Ahora está de moda una supuesta terapia para “limpiar el intestino de impurezas” provocando diarreas y aplicando lavativas de ¡vinagre!. Otras prácticas están basadas en tomar agua pura o magnetizada y otras simplemente en tomar a todas horas agua destilada –ligera-- en botellitas que cuestan lo que todo el tinaco y la cisterna de nuestra casa juntas y que no sirven para nada. He visto adolescentes beber fórmulas diseñadas para la nutrición celular de enfermos de insuficiencias renales y comprarlas en las tiendas sin ningún control. Que se entienda, yo no estoy haciendo un llamado a no bañarse, a no lavarse las manos y mucho menos a atrancarse de churritos y alimentos grasosos. La idea es que debemos entender que nuestras acciones pueden contribuir más a la alteración de nuestra estructura metagenómica y nuestra condición de metaorganismos con consecuencias desastrosas. No podemos vivir en ambientes microbiológicamente puros.

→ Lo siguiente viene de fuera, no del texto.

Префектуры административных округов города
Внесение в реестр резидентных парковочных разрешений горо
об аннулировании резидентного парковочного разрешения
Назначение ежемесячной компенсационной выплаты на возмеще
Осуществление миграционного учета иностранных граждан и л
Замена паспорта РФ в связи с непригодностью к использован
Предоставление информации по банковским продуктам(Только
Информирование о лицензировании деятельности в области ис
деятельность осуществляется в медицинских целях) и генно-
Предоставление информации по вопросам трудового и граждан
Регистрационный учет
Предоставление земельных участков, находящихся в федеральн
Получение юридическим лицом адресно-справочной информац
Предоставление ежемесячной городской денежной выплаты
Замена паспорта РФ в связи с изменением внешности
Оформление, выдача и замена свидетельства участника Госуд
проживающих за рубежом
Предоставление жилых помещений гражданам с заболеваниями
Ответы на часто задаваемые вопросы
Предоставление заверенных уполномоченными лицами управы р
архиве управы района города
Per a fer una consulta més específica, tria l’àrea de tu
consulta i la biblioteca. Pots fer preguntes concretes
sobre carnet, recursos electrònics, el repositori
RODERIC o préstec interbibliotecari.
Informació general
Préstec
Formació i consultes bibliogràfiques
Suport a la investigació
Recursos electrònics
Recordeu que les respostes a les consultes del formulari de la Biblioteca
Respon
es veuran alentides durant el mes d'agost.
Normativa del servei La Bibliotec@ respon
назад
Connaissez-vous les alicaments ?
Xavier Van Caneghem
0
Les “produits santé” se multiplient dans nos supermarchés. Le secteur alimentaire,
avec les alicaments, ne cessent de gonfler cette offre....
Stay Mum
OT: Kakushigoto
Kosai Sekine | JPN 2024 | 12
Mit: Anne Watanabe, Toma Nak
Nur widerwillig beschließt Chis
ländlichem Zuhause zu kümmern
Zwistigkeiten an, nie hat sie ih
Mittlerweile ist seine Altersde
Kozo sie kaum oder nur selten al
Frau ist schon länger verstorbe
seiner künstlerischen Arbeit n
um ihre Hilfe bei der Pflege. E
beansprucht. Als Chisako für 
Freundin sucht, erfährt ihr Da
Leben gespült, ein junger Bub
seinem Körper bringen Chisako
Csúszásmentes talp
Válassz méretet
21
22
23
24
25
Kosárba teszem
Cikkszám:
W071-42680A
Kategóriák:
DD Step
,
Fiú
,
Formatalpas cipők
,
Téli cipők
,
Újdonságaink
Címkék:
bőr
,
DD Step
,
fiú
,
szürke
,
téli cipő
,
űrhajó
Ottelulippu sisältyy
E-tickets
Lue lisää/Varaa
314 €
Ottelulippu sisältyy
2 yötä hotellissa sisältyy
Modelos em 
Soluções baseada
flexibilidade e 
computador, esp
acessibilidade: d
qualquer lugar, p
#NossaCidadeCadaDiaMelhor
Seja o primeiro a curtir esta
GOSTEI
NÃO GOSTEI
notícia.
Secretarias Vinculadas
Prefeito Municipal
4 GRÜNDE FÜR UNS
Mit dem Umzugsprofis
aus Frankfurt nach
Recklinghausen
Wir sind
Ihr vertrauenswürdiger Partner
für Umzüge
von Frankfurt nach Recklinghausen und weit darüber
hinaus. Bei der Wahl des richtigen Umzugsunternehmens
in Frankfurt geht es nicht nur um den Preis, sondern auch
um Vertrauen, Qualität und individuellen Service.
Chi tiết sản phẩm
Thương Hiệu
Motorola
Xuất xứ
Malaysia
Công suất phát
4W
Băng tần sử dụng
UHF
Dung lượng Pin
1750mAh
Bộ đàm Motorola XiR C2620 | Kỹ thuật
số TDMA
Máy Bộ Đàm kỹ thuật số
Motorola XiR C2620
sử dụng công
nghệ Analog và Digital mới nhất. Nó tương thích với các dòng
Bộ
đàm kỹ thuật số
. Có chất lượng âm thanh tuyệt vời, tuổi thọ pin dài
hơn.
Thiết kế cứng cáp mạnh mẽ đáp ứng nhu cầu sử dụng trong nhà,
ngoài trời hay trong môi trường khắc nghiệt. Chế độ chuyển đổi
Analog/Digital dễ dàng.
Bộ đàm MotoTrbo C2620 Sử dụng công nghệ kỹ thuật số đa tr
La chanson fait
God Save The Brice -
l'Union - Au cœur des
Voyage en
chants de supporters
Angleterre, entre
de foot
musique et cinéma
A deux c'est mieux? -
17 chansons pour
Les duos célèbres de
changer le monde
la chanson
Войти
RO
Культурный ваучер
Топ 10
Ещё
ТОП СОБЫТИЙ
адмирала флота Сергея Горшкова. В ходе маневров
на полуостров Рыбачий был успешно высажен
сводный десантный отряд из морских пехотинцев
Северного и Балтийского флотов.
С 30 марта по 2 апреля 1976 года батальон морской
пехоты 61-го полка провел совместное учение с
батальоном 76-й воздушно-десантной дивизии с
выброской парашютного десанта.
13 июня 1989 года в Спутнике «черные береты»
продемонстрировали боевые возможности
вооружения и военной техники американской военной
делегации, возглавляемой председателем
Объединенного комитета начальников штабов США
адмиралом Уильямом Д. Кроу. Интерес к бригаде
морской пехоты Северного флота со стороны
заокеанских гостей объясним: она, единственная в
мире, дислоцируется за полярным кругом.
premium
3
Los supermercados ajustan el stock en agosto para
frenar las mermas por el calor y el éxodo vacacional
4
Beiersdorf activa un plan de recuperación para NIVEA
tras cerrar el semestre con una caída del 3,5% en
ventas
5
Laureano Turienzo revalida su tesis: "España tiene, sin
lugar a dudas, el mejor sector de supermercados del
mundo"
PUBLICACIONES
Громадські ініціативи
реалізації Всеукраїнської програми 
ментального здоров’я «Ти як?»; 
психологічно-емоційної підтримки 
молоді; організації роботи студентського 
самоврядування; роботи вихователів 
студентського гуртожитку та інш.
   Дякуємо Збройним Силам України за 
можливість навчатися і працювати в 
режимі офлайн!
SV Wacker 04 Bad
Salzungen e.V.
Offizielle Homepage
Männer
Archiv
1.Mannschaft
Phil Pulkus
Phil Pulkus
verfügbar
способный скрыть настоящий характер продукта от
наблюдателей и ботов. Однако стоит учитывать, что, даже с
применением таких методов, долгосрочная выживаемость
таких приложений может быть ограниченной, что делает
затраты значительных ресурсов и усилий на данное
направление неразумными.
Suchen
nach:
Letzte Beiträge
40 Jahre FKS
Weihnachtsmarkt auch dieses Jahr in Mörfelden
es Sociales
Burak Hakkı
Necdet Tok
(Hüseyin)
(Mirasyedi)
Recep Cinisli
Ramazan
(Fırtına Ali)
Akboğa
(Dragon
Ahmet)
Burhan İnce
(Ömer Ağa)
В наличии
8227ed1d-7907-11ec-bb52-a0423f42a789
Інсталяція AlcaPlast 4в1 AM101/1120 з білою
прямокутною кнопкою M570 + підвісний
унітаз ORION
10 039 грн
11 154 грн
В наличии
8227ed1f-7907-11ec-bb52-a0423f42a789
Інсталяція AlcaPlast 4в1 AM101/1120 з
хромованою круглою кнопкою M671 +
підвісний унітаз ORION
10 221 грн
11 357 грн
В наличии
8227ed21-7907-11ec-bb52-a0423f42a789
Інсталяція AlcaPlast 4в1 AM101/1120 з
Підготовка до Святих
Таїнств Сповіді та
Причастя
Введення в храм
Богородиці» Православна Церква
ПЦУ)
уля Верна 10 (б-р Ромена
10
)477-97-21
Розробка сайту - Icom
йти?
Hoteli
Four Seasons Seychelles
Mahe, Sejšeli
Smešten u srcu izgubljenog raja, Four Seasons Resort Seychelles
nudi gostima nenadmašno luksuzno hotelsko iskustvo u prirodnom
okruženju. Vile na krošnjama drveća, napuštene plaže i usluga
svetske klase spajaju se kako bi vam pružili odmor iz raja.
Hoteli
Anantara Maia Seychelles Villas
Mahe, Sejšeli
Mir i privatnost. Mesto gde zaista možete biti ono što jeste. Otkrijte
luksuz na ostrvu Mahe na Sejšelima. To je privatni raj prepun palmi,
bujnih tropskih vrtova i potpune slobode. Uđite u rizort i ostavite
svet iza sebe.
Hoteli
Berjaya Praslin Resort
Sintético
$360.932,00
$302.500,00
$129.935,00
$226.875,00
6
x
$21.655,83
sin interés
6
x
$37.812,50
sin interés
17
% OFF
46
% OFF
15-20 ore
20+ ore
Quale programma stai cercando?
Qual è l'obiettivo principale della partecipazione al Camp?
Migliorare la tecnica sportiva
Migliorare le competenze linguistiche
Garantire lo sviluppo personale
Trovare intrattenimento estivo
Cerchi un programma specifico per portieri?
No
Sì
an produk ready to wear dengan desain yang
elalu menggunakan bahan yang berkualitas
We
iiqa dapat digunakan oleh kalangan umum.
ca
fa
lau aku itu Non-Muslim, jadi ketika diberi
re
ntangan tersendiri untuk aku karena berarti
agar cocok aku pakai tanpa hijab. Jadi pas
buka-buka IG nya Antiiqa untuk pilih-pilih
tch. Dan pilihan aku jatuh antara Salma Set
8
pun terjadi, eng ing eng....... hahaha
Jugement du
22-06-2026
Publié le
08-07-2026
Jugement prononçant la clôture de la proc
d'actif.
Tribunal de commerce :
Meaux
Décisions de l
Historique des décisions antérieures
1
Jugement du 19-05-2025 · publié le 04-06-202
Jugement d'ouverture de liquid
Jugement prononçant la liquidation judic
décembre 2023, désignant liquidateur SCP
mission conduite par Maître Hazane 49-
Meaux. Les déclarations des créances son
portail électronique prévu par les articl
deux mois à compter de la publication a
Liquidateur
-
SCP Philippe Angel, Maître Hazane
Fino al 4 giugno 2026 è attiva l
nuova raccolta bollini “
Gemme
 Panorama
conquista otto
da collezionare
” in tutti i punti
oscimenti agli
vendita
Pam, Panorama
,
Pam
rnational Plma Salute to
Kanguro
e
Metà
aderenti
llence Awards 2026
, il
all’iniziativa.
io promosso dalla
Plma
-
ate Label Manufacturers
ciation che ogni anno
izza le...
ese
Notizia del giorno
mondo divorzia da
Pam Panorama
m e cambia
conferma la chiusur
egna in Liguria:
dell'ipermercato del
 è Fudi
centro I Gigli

La lucha contra la obesidad y la diabetes no puede sustentarse en una guerra a los churritos, sino en un desarrollo de la investigación científica de nuestra alimentación en relación a nuestras microbiotas, en el conocimiento de las microbiotas del mexicano por regiones, edades, tipos de alimentación, costumbres, etc. ¿Cómo podemos hacerles entender esto a funcionarios, médicos, comerciantes, amas de casa y a nosotros mismos?.

Horacio Cano Camacho Profesor Investigador del Centro Multidisciplinario de Estudios en Biotecnología, Facultad de Medicina Veterinaria y Zootecnia, Universidad Michoacana.